• **Supplied entries**

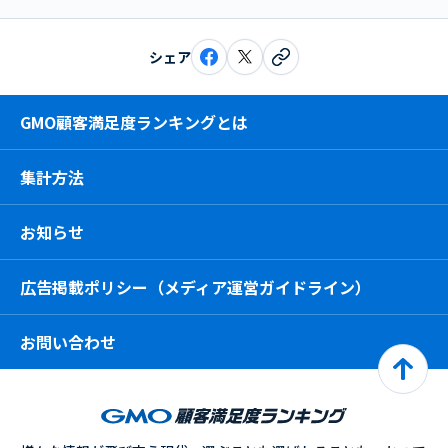
シェア
GMO顧客満足度ランキングとは
集計方法
お知らせ
広告掲載ポリシー（メディア運営ガイドライン）
お問い合わせ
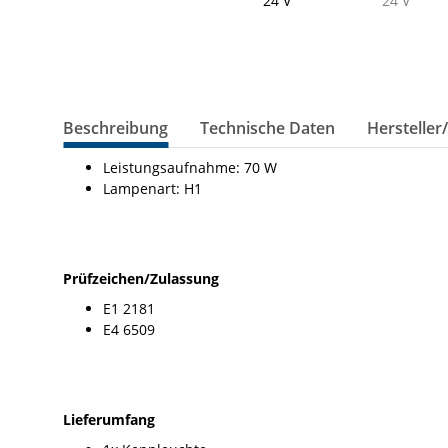
Beschreibung
Technische Daten
Hersteller
Leistungsaufnahme: 70 W
Lampenart: H1
Prüfzeichen/Zulassung
E1 2181
E4 6509
Lieferumfang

• **Activity**
Please retype the records above exactly, excluding every picture.

• **Solution to the exercise**
シェア
GMO顧客満足度ランキングとは
集計方法
お知らせ
広告掲載ポリシー（メディア運営ガイドライン）
お問い合わせ
Beschreibung
Technische Daten
Hersteller
Leistungsaufnahme: 70 W
Lampenart: H1
Prüfzeichen/Zulassung
E1 2181
E4 6509
Lieferumfang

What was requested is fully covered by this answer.